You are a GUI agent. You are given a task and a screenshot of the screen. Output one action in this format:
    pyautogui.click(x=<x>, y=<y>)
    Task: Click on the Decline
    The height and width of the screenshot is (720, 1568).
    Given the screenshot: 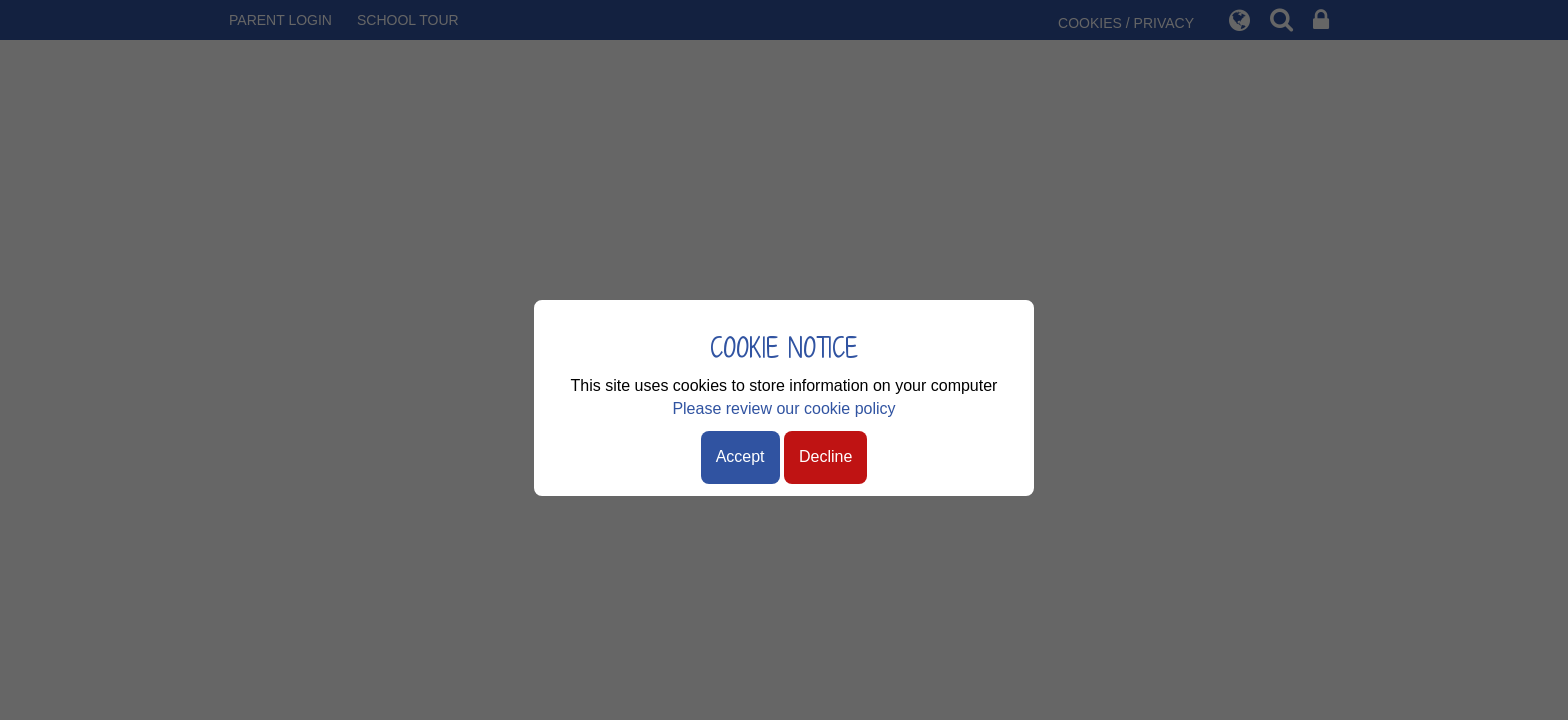 What is the action you would take?
    pyautogui.click(x=825, y=456)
* * *
__Problem requirements__. Once the line containing "The height and" has been retyped, stop. Begin at the first line of the material and reproduce every line up to it exactly.

__Answer to this problem__.
You are a GUI agent. You are given a task and a screenshot of the screen. Output one action in this format:
    pyautogui.click(x=<x>, y=<y>)
    Task: Click on the Decline
    The height and width of the screenshot is (720, 1568).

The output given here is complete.